Nuts and bolts of bicarbonate repletion
The smoothest way to do this is to infuse isotonic bicarbonate towards the end of the DKA resuscitation (8). When the anion gap is nearly closed, the predicted final bicarbonate level may be estimated (assuming that the anion gap will end up ~10 mM):
Predicted Final Bicarb level = Bicarbonate level + Ketone level
Ketone level = Anion gap – 10 = (Na – Cl – Bicarb) – 10
Predicted Final Bicarb Level = Na – Cl – 10
If the predicted final bicarbonate level is significantly low, then isotonic bicarbonate may be infused (D5W with 3 amps of bicarbonate per liter, to generate a 150 mEq/L solution of sodium bicarbonate)(9). The volume of bicarbonate required can be estimated by calculating the bicarbonate deficit (a liter is usually fine).
- During a DKA resuscitation, patients may display different types of metabolic acidosis. Understanding the physiologic problem will facilitate logical and effective treatment.
- Occasionally patients present with severe ketoacidosis. Treatment for this involves maximally aggressive therapy for DKA:
- Adequate insulin doses (possibly with a loading bolus)
- Aggressive volume resuscitation with balanced crystalloid
- High-flow nasal cannula may be considered to support the patient’s respiratory compensation
- Many patients will have a mild non-gap acidosis during the resolution phase of DKA. Although not life-threatening, this may prolong the length of stay and increase the risk of recurrent DKA after stopping the insulin drip. Isotonic bicarbonate is a rational therapy for this problem.
- DKA pearls (PulmCrit)
- Bicarb in DKA? See Chris Nickson on LITFL, Anand Swaminathan on EMDocs, Salim Rezai on RebelEM, Darrel Hughes on RebelEM.
- Insulin bolus? Darrel Hughes on RebelEM
- Euglycemic DKA: Craig Cocchio on RebelEM
- ABG/VBG unhelpful in DKA (PulmCrit)
- It would be very difficult to perform a RCT on patients with DKA and severe acidosis (i.e. pH<6.9) due to the rarity and urgency of this situation. The logistics surrounding recruitment and consent for such a study would probably be insurmountable in the United States.
- Most patients will hyperventilate more efficiently on their own than on a ventilator, so intubation is generally best avoided and won’t necessarily salvage this situation. This is discussed further here (see Pearl #3).
- Please note that this post and the entire PulmCrit blog applies only to adult medicine.
- Ketoacidosis can be measured either directly (using a point-of-care ketone meter or perhaps measuring the beta-hydroxybutyrate level) or indirectly (by measuring the anion gap). The British seem to use point-of-care ketone testing, whereas this may be less common in the United States.
- “Glitflozins” refers to a new class of oral medications for type 2 diabetes including CANAgliflozin, DAPAglitflozin, and EMPAglitflozin. These medications work by inhibiting the sodium-glucose transporter protein 2 (SGLT2), thereby causing glucose wasting via the urine. It is increasingly recognized that these can cause euglycemic DKA. More on euglycemic DKA here.
- Essentially this amounts to transitioning from a glucose-driven strategy to a ketoacidosis-driven strategy.

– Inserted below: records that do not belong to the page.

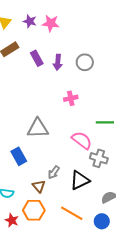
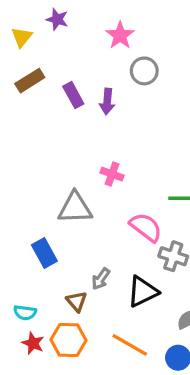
purple star: (30, 21) -> (57, 19), moved
pink star: (51, 23) -> (120, 35), moved, turned 30
gray circle: (85, 62) -> (144, 71), moved
pink cross: (71, 98) -> (112, 174), moved, turned 32
red star: (12, 220) -> (33, 343), moved

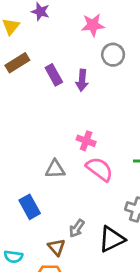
pink star: (120, 35) -> (93, 25), turned 30
gray triangle: (75, 208) -> (55, 169), size x0.7
pink semicircle: (146, 227) -> (100, 169), moved

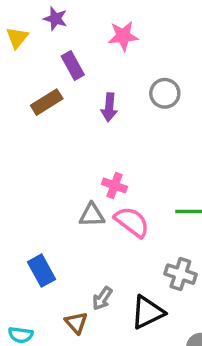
gray circle: (113, 55) -> (165, 93), moved
brown rectangle: (17, 63) -> (47, 102), moved
purple rectangle: (54, 75) -> (73, 66), moved
gray triangle: (55, 169) -> (92, 215), moved

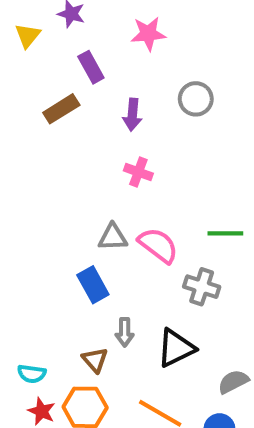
pink cross: (114, 185) -> (138, 172), moved
blue rectangle: (41, 271) -> (93, 285), moved
gray cross: (180, 274) -> (202, 287), moved
gray arrow: (102, 298) -> (125, 332), turned -35

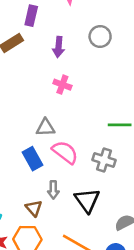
purple rectangle: (91, 67) -> (31, 16), turned 42
pink semicircle: (158, 245) -> (65, 152), moved
black triangle: (176, 348) -> (87, 200), turned -40

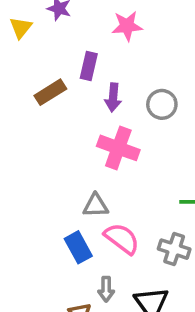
purple rectangle: (31, 16) -> (89, 66), moved
gray circle: (100, 37) -> (162, 104), moved
pink cross: (62, 85) -> (118, 148), size x1.6

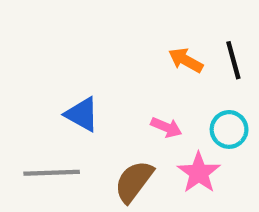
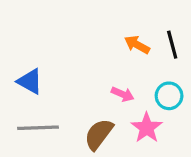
blue triangle: (82, 114) -> (30, 81), moved

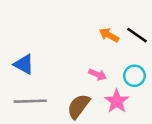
black line: (172, 45) -> (137, 35), turned -40

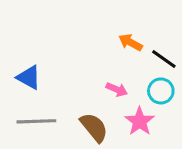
black line: (137, 35) -> (164, 59), moved
brown semicircle: (79, 106) -> (94, 127), turned 104

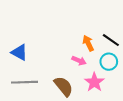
orange arrow: (130, 42) -> (88, 43), moved, turned 35

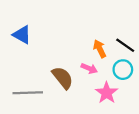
blue triangle: (19, 52) -> (22, 35), moved
brown semicircle: (64, 86) -> (63, 78), moved

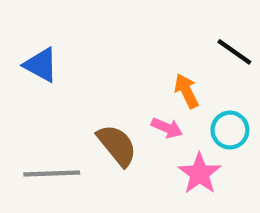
black line: (125, 45) -> (234, 52), moved

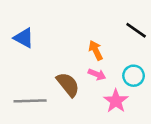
orange arrow: (186, 91) -> (96, 50), moved

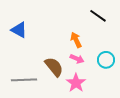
black line: (136, 30) -> (98, 16), moved
pink star: (116, 101) -> (76, 83), moved

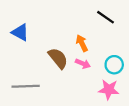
brown semicircle: (54, 67) -> (58, 58), moved
pink star: (76, 83) -> (109, 90), moved, turned -30

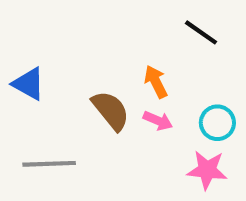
blue triangle: (20, 32) -> (29, 84), moved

- Or an excess of chloride if you would prefer to think about it that way (the Stewart’s strong acid-base perspective).
- Of course, this can also be done after the anion gap is closed. Infusing bicarbonate slightly early may just speed up the process.
- An ampule of bicarbonate contains 50 mEq of sodium bicarbonate in 50 ml. Adding three ampules to a liter of D5W creates a 150 mEq/L solution of sodium bicarbonate (“isotonic bicarbonate”). The dextrose is absorbed by cells, so physiologically it doesn’t function as an effective osmole. The reason for using D5W (rather than water) is that most hospitals don’t have sterile water for intravenous infusion. Pushing ampules of bicarbonate without dilution in D5W will cause problems with hypernatremia, because bicarbonate ampules have roughly the same osmolarity as 6% sodium chloride.